I can't even say exactly why the girl in the corner of the restaurant distracted me so much; or maybe it's as simple as what she was wearing.

She was blond; long, wavy hair. My best guess puts in her late twenties, though early or mid thirties might not be far off. She had a pretty, round face, and a figure you might call lush, or less flatteringly, round or plump. She had that pretty, shy look, like she had no idea how good looking she was.

She was wearing a Motörhead tee-shirt; I noticed this second, after I noticed that she was pretty. I have the exact same shirt.

I was looking at her over my lunch date's shoulder; she looked up, looked away, down at her menu, then looked back at me. She blushed, I think, her pale cheeks coloring just slightly.

Maybe she knew me from work; I don't know. When I later walked out, I caught a glimpse of a work id at her belt. Or maybe she just liked me looking at her, or in her insecurity, wondered why I might stare.

She was eating with two men, one asian, one not; both geeks. I could imagine them discussing gaming, or operating systems, or which Rush album was best. Co-workers, not boyfriends; Body language made that clear. She was one of the boys. I had an eye on her, without seeming to stare, all through lunch.
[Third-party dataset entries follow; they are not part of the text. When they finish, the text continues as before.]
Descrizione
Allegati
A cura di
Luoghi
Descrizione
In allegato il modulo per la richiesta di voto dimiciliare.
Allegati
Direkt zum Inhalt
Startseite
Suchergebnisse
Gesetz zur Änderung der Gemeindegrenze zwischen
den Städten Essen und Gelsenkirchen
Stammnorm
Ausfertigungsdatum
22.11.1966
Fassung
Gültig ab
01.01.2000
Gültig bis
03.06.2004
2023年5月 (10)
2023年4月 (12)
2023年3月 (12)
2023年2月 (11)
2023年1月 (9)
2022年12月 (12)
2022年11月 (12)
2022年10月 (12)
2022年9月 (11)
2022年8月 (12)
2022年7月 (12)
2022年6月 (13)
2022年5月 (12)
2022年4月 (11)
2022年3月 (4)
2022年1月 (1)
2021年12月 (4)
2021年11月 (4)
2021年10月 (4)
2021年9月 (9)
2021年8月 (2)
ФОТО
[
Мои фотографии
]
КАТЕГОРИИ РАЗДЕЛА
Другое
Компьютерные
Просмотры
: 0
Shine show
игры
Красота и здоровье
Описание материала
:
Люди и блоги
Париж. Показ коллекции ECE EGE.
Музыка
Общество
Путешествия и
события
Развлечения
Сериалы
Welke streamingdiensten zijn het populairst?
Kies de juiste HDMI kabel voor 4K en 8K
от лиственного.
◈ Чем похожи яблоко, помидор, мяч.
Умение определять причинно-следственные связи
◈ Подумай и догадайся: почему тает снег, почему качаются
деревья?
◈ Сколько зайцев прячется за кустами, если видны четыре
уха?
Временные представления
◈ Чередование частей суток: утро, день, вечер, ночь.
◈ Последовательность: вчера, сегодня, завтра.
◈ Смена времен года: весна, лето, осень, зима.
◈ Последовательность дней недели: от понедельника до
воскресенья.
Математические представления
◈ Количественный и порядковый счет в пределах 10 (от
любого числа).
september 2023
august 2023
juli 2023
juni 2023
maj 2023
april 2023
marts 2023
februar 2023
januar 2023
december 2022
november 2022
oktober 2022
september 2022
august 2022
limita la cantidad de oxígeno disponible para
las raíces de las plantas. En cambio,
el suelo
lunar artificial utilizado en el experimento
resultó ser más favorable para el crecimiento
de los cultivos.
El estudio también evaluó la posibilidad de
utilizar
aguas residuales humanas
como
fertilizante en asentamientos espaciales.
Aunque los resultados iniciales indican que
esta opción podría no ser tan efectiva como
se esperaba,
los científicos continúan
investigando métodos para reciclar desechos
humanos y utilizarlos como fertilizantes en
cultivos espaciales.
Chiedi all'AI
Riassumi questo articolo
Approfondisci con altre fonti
Later, when I walked out, I looked at her from another angle. She was in jeans, a little too small for her but in a good way. I wanted to see her standing, walking. I wanted to see her ass.

The t-shirt had ridden up slightly. She wasn't wearing it that way in purpose; I'll bet she feels too fat. A soft curve of skin showed between the top of her jeans and the bottom of her tee-shirt, creamy-pale against indigo denim and jet black shirt.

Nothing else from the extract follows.